Era difícil distinguir quem foi ferido pelas garras e presas das feras e quem foi pelas armas de Lúcifer, ou deles.
Até algumas casas foram atingidas pelo fogo de flechas perdidas. Outras, invadidas pelas feras.
Viu um outro aion que chorava segurando o rosto, havia sido bicado por um muluk na face, estava cego e ele não era o único.
Zara tinha o rosto todo arranhado por garras e, nas mãos, perfurações de bicadas.
O Zrî inflou-se, tornou-se Zrechtha.
Então... Lúcifer queria GUERRA!

O resto dos aions assistiu ao espetáculo de horror por entre as frestas de suas casas, os que tiveram sorte.
Outros jaziam ferroados, queimados, até mesmo dilacerados. Eram, na maioria, os aions pedreiros que auxiliavam nos ferros, eles não tiveram tanta sorte. Para alguns, foi o fim.
Do outro lado da avenida, atrás das grades, o Jardim ardia como uma grande fênix enjaulada, uivando.

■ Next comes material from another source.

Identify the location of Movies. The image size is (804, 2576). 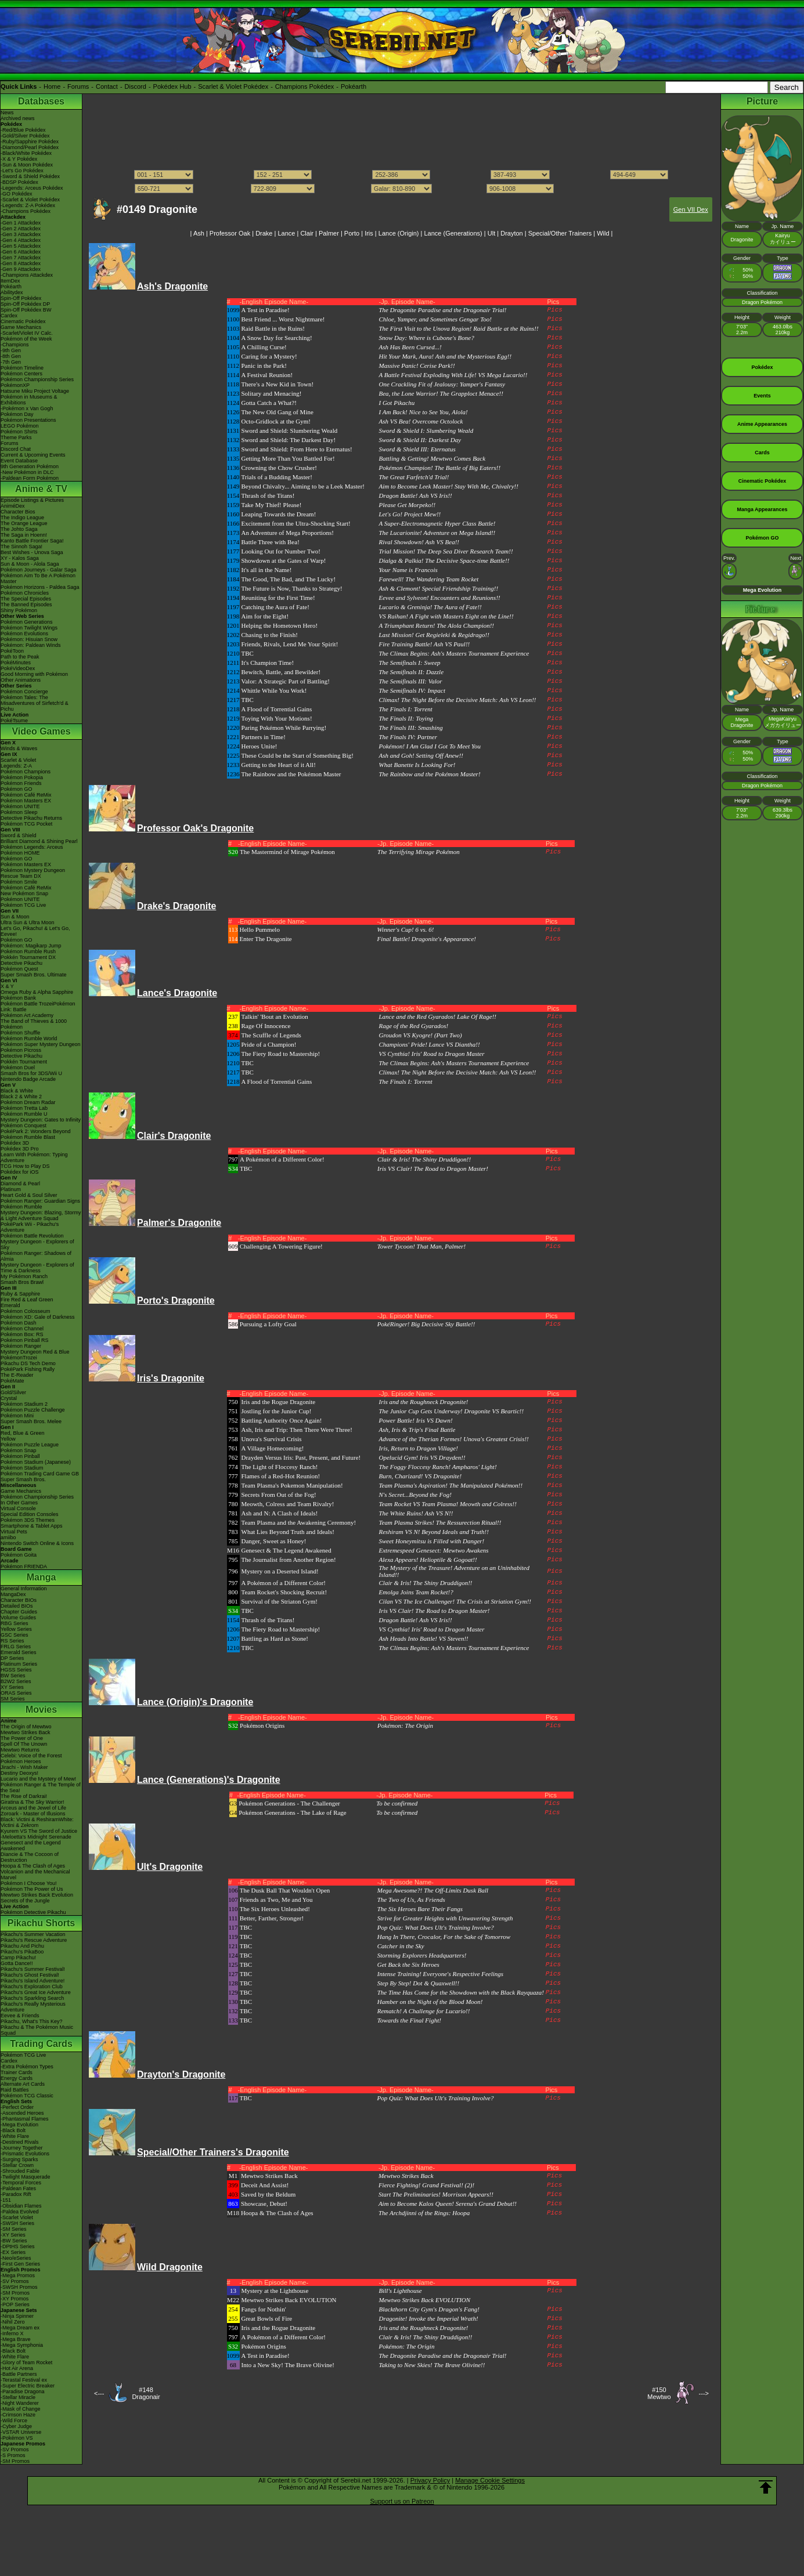
(41, 1709).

E foi assim que surgiu a legião de Lúcifer, como uma grande besta encouraçada de metano, bramindo foices, alfanjes, garfos, machados e rodeada pelo enxame e pelas feras que ferroavam, rasgavam, dilaceravam, perfuravam, arranhavam ao comando de Lúcifer. E o Kami, impiedoso, pisoteando aqueles que se pusessem em seu caminho, após roubar a criação de Deus para si.

Depois de avançarem muito, o grupo de Lúcifer diminuiu o ritmo e passou a andar, subindo a montanha.

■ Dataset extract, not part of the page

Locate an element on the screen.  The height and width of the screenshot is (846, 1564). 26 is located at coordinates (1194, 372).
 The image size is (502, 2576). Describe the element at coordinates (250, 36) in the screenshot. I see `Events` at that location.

Não estavam sendo perseguidos.
Puderam parar e fazer sua contagem.
Estavam todos aions lá, inteiros ou não.
Pakchisinha tinha o rosto banhado em lágrimas, trazia duas quimeras, um simorgh e nenhum muluk, e muitos cordões de laço arrebentados. Ele não teve força para segurá-los.
Ninguém disse nada.
Olharam para a cidade que ficou para trás em meio ao caos.
As labaredas lambiam os céus, uma grande nuvem de pontilhados pretos tinha se elevado do Jardim e rumava para o norte.
Voltaram-se para o sul e arrastaram-se dispersos rumo a Hastinâpura, apoiando-se em suas armas, silenciosos.
Não tinha acabado.
Lúcifer ficou um pouco mais a olhar o Jardim.
Uzza aguardou silencioso a seu lado. O que mais ele poderia fazer?